The work selected—through a public call from the Ministry of Culture, Arts, and Heritage—will be the project featured in the Chilean Pavilion during the event, which will open in May 2026 in the Italian city.
Under the name "Inter-Reality," by Chilean artist Norton Maza, curated by Dermis León and Marisa Caichiolo, and managed by Claudia Pertuzé, it is the project selected to represent Chile at the 2026 Venice Biennale, according to the Ministry of Culture.
The proposal was chosen through a public call, highlighting its curatorial strength, artistic excellence, and the technical feasibility of Chilean representation.
"Participating in the Venice Biennale is of utmost importance as it places Chile in the largest showcase of contemporary art in the world.
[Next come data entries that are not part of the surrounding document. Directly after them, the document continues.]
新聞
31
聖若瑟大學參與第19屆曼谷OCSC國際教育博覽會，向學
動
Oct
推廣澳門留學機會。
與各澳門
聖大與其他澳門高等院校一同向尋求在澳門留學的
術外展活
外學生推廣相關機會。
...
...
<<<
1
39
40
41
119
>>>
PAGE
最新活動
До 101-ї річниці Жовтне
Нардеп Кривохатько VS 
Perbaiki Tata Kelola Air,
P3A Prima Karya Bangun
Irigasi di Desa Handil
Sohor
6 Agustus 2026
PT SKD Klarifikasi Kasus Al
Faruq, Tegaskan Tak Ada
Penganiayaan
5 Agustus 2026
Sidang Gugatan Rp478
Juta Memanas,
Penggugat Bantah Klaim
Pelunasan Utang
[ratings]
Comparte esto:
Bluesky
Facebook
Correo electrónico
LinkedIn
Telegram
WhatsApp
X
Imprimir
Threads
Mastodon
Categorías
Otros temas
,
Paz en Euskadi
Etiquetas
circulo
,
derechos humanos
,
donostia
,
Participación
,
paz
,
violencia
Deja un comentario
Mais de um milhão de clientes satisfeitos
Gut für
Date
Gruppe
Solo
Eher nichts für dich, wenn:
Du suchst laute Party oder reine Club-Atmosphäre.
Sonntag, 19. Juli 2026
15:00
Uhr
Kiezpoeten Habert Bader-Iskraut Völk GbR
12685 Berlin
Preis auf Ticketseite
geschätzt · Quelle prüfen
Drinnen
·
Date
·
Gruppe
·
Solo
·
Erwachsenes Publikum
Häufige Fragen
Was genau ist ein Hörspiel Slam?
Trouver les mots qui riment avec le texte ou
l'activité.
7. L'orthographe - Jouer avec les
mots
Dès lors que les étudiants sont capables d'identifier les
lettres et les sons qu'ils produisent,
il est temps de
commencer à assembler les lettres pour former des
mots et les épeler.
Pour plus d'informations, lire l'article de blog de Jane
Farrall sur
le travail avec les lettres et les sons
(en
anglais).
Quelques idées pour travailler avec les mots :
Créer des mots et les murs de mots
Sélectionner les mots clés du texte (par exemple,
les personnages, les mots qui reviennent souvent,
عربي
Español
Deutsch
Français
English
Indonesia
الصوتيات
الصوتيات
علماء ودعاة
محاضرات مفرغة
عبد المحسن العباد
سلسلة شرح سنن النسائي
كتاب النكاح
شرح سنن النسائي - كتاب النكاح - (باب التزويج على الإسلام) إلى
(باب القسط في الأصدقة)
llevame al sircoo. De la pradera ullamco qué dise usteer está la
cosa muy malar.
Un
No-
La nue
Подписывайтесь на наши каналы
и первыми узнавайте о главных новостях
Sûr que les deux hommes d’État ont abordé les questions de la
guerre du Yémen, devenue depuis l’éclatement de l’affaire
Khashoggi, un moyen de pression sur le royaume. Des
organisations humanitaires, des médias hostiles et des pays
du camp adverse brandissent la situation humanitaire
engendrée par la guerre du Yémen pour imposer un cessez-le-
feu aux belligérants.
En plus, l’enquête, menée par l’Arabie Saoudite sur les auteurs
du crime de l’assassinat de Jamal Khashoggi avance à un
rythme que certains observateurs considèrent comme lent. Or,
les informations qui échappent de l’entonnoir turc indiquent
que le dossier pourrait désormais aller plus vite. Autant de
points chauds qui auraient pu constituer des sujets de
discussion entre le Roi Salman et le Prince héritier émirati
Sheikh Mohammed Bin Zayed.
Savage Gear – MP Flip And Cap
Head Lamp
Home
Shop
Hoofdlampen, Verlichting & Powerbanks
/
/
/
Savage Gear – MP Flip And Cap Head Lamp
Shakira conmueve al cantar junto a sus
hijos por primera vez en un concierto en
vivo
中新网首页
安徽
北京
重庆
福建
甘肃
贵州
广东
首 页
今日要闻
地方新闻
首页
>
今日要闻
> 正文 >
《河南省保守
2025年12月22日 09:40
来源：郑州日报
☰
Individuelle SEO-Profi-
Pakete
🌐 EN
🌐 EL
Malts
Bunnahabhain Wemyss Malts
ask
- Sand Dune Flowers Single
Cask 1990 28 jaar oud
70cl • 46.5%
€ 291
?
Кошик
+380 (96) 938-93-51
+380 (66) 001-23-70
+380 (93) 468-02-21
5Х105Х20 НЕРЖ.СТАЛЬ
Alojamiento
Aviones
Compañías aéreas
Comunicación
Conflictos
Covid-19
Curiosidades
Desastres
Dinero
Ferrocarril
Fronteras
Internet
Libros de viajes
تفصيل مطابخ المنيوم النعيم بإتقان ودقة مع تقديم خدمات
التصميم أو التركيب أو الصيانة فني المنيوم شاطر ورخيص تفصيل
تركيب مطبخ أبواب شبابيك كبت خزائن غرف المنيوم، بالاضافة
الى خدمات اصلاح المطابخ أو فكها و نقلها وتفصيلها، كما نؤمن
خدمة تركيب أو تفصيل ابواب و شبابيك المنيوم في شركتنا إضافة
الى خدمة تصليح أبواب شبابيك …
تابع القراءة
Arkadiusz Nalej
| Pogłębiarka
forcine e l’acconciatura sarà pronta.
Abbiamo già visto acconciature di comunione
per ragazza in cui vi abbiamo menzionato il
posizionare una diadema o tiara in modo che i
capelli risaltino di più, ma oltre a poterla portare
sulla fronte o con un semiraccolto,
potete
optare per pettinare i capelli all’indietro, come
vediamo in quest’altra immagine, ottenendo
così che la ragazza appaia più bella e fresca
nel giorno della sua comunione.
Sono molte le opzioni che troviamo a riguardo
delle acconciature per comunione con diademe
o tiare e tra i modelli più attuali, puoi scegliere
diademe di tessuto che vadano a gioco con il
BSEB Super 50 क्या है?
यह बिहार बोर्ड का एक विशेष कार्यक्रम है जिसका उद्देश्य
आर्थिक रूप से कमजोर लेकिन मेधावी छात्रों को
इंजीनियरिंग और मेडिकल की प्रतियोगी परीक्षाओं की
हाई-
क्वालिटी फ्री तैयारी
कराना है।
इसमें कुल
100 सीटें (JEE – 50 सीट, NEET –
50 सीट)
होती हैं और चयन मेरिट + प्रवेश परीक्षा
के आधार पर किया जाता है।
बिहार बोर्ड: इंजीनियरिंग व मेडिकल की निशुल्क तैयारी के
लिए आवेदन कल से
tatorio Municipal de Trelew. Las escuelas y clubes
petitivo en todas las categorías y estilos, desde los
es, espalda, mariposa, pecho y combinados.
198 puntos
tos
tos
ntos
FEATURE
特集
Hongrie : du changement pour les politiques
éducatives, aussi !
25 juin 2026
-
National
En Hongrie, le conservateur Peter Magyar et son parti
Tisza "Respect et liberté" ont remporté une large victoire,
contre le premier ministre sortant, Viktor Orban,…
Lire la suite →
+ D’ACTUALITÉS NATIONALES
Norton Maza's Inter-Reality proposal stands out for its ability to foster critical reflection on national artistic creation, establishing a poetic dialogue between our local reality and major universal themes, such as ecology and geopolitics,” said the Minister of Culture, Carolina Arredondo.
The Project
Norton Maza's work addresses contemporary and universal themes, amplifying them through a Latin American perspective.
On the outside, the work manifests itself as a monumental piece that alludes to geopolitics, landscape, and ecology. This sophisticated and technological exterior intentionally contrasts with an interior of precarious and artisanal dioramas, characteristic of Latin American inventiveness.
These combine classical art (with references to works by Rembrandt, Vermeer, and Caravaggio) with contemporary realities, addressing urgent issues such as fake news, migration, cultural violence, and environmental devastation. This superposition of landscapes, cultures, and times functions as a metaphor for history. Latin American.
The proposal offers an immersive tour that activates all the senses. This is achieved thanks to a key sound dimension, where the sounds of helicopters and airplanes are intertwined with ancestral chants and recordings of nature collected throughout Chile from a sound archive. The ultimate goal is for the visitor to leave with a poetic and sensorial experience that connects the intimate with the political, the local with the global, inviting them to "peek" and discover what is not visible to the naked eye.
Selection
The project was selected after a rigorous evaluation process by an international jury composed of Eduardo Feuerhake (Chile), Director of the Museo de Arte Moderno de Chiloé (MAM); Raphael Fonseca (Brazil), curator of modern and contemporary Latin American art at the Denver Art Museum; Victoria Noorthoorn (Argentina), director of the Museo de Arte Moderno de Buenos Aires; Jorge Macchi (Argentina), renowned Argentine visual artist; and Andrea Pacheco González (Chile), curator of the Chilean Pavilion at the 60th Venice Biennale; Sergio Pardo (USA); director of the Public Art Program at the New York City Department of Cultural Affairs; and Voluspa Jarpa (Chile), a prominent Chilean visual artist who represented the country at the 58th Venice Biennale.
The project is led by a multidisciplinary team with distinguished experience, including Maza himself, curators Dermis León and Marisa Caichiolo, and cultural manager Claudia Pertuzé.
The team is complemented by consulting architect Mathias Klotz and visual artist and designer Beatrice di Girolamo.
Chile's participation in the Venice Biennale is due to the inter-institutional collaboration of the Ministry of Culture, Arts, and Heritage, through its Secretariat for Visual Arts, together with the Ministry of Foreign Affairs, through the Division of Culture, Arts, Heritage, and Public Diplomacy (DIRAC), and the Chilean Embassy in Italy.
Other recognitions
This year, the Ministry For the first time, the Festival of Cultures recognizes other projects that participated in the competition, highlighting the quality and diversity of the curatorial proposals submitted.
The first award went to "Travesías de Amereida: Are we in a land where doing is light?", a collective project based on the legacy of Amereida and the Open City, with curator Andrés Garcés.
The second award went to "Hacer un sol / To make a sun," which included artists Ester Chacón, Francisco Huichaqueo, Jumana Manna, Daniela Ortíz, Johanna Unzueta, and Cecilia Vicuña, with curator María Berríos, co-curator Amalia Cross, and curator María Gracia Obach.
Finally, Honorable Mentions were awarded to the projects "The cosmos and its planets, the earth and all its cracks" (Artist: Javier González, Curator: Shumi Nabaneeta, Manager: Bárbara Camps), "Enjambre / Swarm” (Artist:
Josefina Guilisasti, Curator: Beatriz Bustos, Manager: Juan Pablo Vergara) and “Silabario” (Casagrande Collective – Cristóbal Bianchi – Joaquín Prieto – Julio Carrasco – María José Siebald – Ginés Olivares – Jennifer Monson – Biographical Notes (Dancers and Poets), Curator: Jennifer Mc Coll, Manager: Cristóbal Bianchi).